Monique, loved this recipe, and I really love and appreciate how you break down the recipes with grams versus cups, and sourdough versus yeast, lecithin versus egg, etc! And you use a lot of sourdough and fresh milled flour! This is my new favorite site!
Now, for a quick question, could I freeze the dough balls? I have so little freezer space and the balls will take less room than baked rolls.
Hi Linda! Thank you for your kind words! Thats a great question. I’ve not tried freezing these. If I were to try it I would shape the rolls and put them on a flat parchment lined baking sheet spaced 2 inches apart. Once frozen I’d transfer to a freezer bag. The day before I’m ready to use, I’d transfer them to my 9×13 baking dish and allow to thaw in the fridge overnight covered. The next morning I’d let rise at room temp until puffy. Then bake as usual. I hope this helps!

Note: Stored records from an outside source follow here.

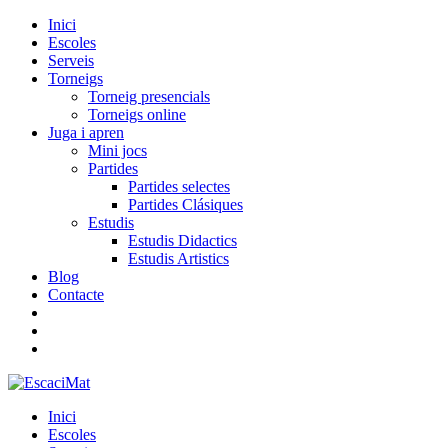
Inici
Escoles
Serveis
Torneigs
Torneig presencials
Torneigs online
Juga i apren
Mini jocs
Partides
Partides selectes
Partides Clásiques
Estudis
Estudis Didactics
Estudis Artistics
Blog
Contacte
Inici
Escoles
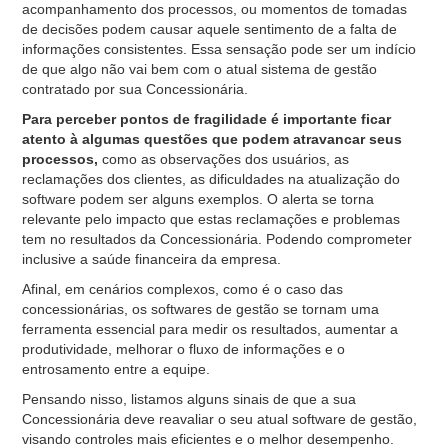
acompanhamento dos processos, ou momentos de tomadas
de decisões podem causar aquele sentimento de a falta de
informações consistentes. Essa sensação pode ser um indício
de que algo não vai bem com o atual sistema de gestão
contratado por sua Concessionária.
Para perceber pontos de fragilidade é importante ficar
atento à algumas questões que podem atravancar seus
processos,
como as observações dos usuários, as
reclamações dos clientes, as dificuldades na atualização do
software podem ser alguns exemplos. O alerta se torna
relevante pelo impacto que estas reclamações e problemas
tem no resultados da Concessionária. Podendo comprometer
inclusive a saúde financeira da empresa.
Afinal, em cenários complexos, como é o caso das
concessionárias, os softwares de gestão se tornam uma
ferramenta essencial para medir os resultados, aumentar a
produtividade, melhorar o fluxo de informações e o
entrosamento entre a equipe.
Pensando nisso, listamos alguns sinais de que a sua
Concessionária deve reavaliar o seu atual software de gestão,
visando controles mais eficientes e o melhor desempenho.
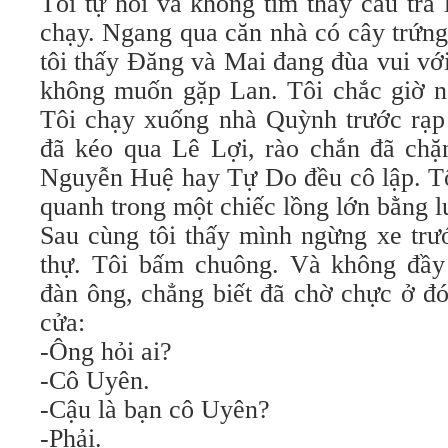
Tôi tự hỏi và không tìm thấy câu trả 
chạy. Ngang qua căn nhà có cây trứn
tôi thấy Đăng và Mai đang đùa vui với
không muốn gặp Lan. Tôi chắc giờ nà
Tôi chạy xuống nhà Quỳnh trước rạ
đã kéo qua Lê Lợi, rào chắn đã ch
Nguyễn Huệ hay Tự Do đều cô lập. Tô
quanh trong một chiếc lồng lớn bằng l
Sau cùng tôi thấy mình ngừng xe trư
thự. Tôi bấm chuông. Và không đầy
đàn ông, chẳng biết đã chờ chực ở đó
cửa:
-Ông hỏi ai?
-Cô Uyên.
-Cậu là bạn cô Uyên?
-Phải.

Thank you for this great recipe. I will echo what others have said in appreciation for the various measurements and ways to make these. I did the egg version and prefer to use grams for measurements but I love that you include both! Made these to go with our Mother’s Day dinner and they turned out fabulous. I’ve just started on my fmf journey so it was a bit scary to make for a crowd. But they turned out so light and fluffy! Thank you for giving me the confidence to continue to only use freshly milled!
I’m so happy to hear this! So glad they were a hit. Thank you for sharing!

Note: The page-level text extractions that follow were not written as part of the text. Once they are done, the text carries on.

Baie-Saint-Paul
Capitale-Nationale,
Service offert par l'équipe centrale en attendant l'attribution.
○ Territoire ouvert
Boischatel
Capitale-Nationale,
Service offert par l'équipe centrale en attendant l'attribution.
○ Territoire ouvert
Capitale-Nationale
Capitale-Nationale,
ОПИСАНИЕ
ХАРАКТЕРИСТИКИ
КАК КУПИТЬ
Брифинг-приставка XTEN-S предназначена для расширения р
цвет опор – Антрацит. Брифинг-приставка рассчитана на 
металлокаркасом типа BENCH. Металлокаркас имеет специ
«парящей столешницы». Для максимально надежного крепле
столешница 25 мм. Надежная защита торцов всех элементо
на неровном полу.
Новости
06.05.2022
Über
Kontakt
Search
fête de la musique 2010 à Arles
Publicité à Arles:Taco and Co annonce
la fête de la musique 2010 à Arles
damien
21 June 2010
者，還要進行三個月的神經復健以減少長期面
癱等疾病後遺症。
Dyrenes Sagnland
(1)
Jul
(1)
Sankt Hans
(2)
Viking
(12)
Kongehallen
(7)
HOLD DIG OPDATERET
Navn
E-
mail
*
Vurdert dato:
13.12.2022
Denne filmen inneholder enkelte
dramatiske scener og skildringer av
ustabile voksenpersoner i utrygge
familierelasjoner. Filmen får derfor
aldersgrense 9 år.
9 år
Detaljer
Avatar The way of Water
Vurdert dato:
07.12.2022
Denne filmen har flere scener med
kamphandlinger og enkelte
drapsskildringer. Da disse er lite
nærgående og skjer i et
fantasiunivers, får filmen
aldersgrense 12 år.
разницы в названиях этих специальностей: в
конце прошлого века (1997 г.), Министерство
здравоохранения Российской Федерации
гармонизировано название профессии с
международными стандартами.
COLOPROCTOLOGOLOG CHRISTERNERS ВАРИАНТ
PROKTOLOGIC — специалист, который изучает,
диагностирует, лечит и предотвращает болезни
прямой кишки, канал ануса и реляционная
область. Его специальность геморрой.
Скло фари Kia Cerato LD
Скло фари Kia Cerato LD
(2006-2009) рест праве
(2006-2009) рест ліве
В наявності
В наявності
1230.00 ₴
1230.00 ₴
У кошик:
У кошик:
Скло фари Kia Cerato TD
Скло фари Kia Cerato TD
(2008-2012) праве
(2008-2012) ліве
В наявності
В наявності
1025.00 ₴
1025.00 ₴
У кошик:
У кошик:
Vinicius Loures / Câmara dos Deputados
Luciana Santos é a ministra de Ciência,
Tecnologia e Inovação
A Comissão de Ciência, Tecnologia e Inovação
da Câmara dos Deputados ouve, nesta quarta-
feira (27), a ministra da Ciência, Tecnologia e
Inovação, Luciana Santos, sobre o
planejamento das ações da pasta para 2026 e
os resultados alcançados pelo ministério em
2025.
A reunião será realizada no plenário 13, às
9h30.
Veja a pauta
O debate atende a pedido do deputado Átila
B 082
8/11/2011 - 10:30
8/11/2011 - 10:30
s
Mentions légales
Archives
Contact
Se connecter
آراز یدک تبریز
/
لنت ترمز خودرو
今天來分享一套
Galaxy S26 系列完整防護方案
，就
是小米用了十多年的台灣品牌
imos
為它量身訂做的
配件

I would love to try these rolls. Can I perhaps use instant yeast? Thanks in advance.
Thank you for the lovely recipes, I really appreciate it.
Hi! I have a yeast version. Here’s the link for it. https://lovelybellbakes.com/quick-60-minute-fresh-milled-dinner-rolls/
I’ve commented on your YouTube video before but I had to come back and let you know how much I love this recipe! I use eggs and omit the honey. It is great every time, even though I only hand knead a little bit! It’s also extremely versatile. In addition to rolls, it makes excellent sandwich bread and I’ve also used it for a delicious garlic pull-apart bread and even cinnamon rolls. It’s currently my most used recipe! Thank you!
Hi Brooke,
I’m so happy to hear this! Thank you for sharing.
These were the first rolls I’ve ever made and I even impressed myself… thanks to your wonderful recipe and instructions! Have you ever used this recipe for hamburger buns? You’re thoughts?
Hi Linda,
I’m so happy that you enjoyed the rolls! These make wonderful burger buns! Just space them out on so they have room to spread out. You can make 12 regular small/medium buns or 9-10 larger buns.
Can I do a long ferment once I shape them? Thank you for all your recipes!
I love this recipe and have made it several times! Your website is amazing and the sourdough recipes are my favorite. Question. Have you ever long fermented overnight during the second rise? Was wanting to make them for thanksgiving day lunch and trying to work out my timing for it.
Hi Katie,
Yes, you can long ferment in the fridge overnight. They will need to sit at room temperature the next morning to finish rising. that could take 1-2 hours.